Although no amount of money can compensate for the loss of a loved one, due to the horrific nature of these tragedies, I believe justice was served in these two unprecedented cases.

Angel L. Reyes, III


I received your fall issue of The Trial Lawyer which is so left wing that it puts the New York Times to shame.

In particular, I find the article, Mainstream Media is Dead, which favors the fairness doctrine and criticizes lower estate, capital gains and corporate taxes which, to put it kindly, is disingenuous.

The fairness doctrine is an abridgment of the constitutional right of free speech and ignores the fact that all three major TV networks are ‘left leaning’ in their reporting and news analysis.

As to lower estate taxes, there will always be extreme examples to point to such as the estates of Bill Gates and Warren Buffet for example. However, it forgets the mass majority who have worked and saved all their lives to amass an estate of several million dollars resulting in government being the primary heir. Let us not forget that the assets were accumulated with after-tax dollars.

As to capital gains taxes, capital is the lifeblood of business.
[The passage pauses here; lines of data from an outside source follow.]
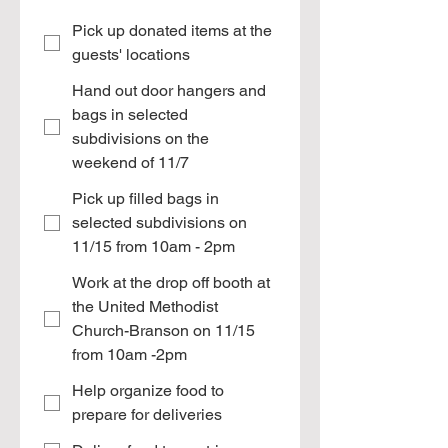
Pick up donated items at the
guests' locations
Hand out door hangers and
bags in selected
subdivisions on the
weekend of 11/7
Pick up filled bags in
selected subdivisions on
11/15 from 10am - 2pm
Work at the drop off booth at
the United Methodist
Church-Branson on 11/15
from 10am -2pm
Help organize food to
prepare for deliveries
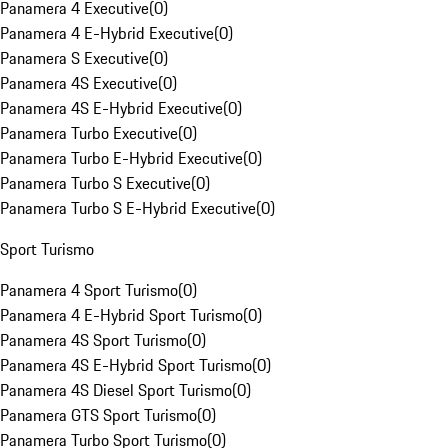
Panamera 4 Executive
(
0
)
Panamera 4 E-Hybrid Executive
(
0
)
Panamera S Executive
(
0
)
Panamera 4S Executive
(
0
)
Panamera 4S E-Hybrid Executive
(
0
)
Panamera Turbo Executive
(
0
)
Panamera Turbo E-Hybrid Executive
(
0
)
Panamera Turbo S Executive
(
0
)
Panamera Turbo S E-Hybrid Executive
(
0
)
Sport Turismo
Panamera 4 Sport Turismo
(
0
)
Panamera 4 E-Hybrid Sport Turismo
(
0
)
Panamera 4S Sport Turismo
(
0
)
Panamera 4S E-Hybrid Sport Turismo
(
0
)
Panamera 4S Diesel Sport Turismo
(
0
)
Panamera GTS Sport Turismo
(
0
)
Panamera Turbo Sport Turismo
(
0
)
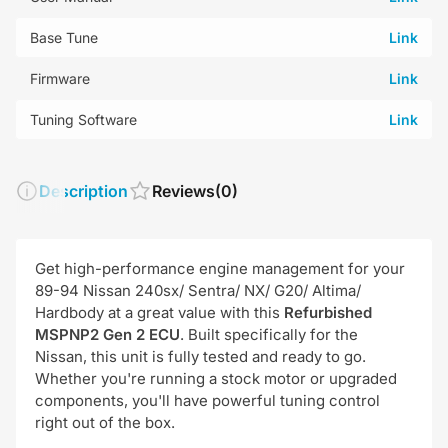
Base Tune
Link
Firmware
Link
Tuning Software
Link
Description
Reviews
(0)
Get high-performance engine management for your
89-94 Nissan 240sx/ Sentra/ NX/ G20/ Altima/
Hardbody at a great value with this
R
efurbished
MSPNP2 Gen 2 ECU
. Built specifically for the
Nissan, this unit is fully tested and ready to go.
Whether you're running a stock motor or upgraded
components, you'll have powerful tuning control
right out of the box.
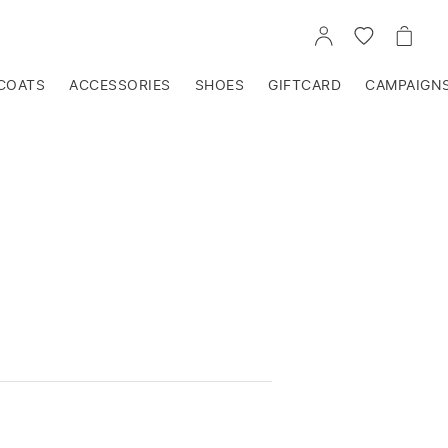
GO
GO
GO
TO
TO
TO
ACCOUNT
WISHLIST
CART
COATS
ACCESSORIES
SHOES
GIFTCARD
CAMPAIGN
Taxing capital gains means there is less capital available for investment, not to mention the fact that capital gains on long-held assets are phantom gains resulting from inflation.

As to corporate taxes, the article fails to mention that the United States has the second highest corporate tax rate in the world, promptly many multinational corporations to locate facilities in foreign countries where the tax rates are much more favorable, resulting in higher unemployment in our country.

If the political positions in the article were adopted, it would severely unfavorably impact the freedom and economic future of the country.

Consequently, please remove my name from your mailing list as any future issues sent to me will be relegated to the trash can. Thank you.

Anthony S. Guido
Hanak, Guido & Taladay


Congrats on your new magazine! It is the best magazine I have ever read, and the first magazine I have ever read from cover to cover. Keep up the great work.

Paul Henry Abram


I have just had a opportunity to read the first version of your magazine. I have one word to describe it: tacky. Shouldn’t we have at least the pretense of fairness: while I agree that George Bush, Carl Rove and Tom Donahue are dicks, the same should not be said about Ralph Nader. What was his affront…not being a democrat?

C. Stephen Bassinger


Just wanted to thank you for the article by Dr. George Carlo in the last issue of the magazine — (cell phones.) VERY WELL DONE! Dr. Carlo deserves the Nobel Prize.

Mark Giordani


I reviewed the Fall 2008 magazine entitled The Trial Lawyer, including all its articles and commentaries. This magazine and its articles were very well written and very informative. I commend the authors for writing these articles and putting the truth in
print regarding Karl Rove and the manipulation of the U.S. Justice Department. (I used to be the Assistant Chief of the Criminal Division of the U.S. Attorneys Office in Houston and I believe everything stated in these articles.)

John T. Johnson


I have enjoyed very much your first issue of the magazine The Trial Lawyer. Your article titled “Load-Lines of Credit for Case Expenses” mentions one word of caution, but ignores another one.

The Florida Bar has issued an ethics opinion that suggests that it is unethical to “pass on” to the client interest charged for financing litigation costs in cases if, as almost universal in Florida, the contract with the client provides that the client does not have to reimburse the costs if the case is ultimately lost. The Opinion suggests that this may be true in other states also. Perhaps another word of caution should suggest to the inquiring attorney that state ethical restrictions be matched against the proposed financing arrangement.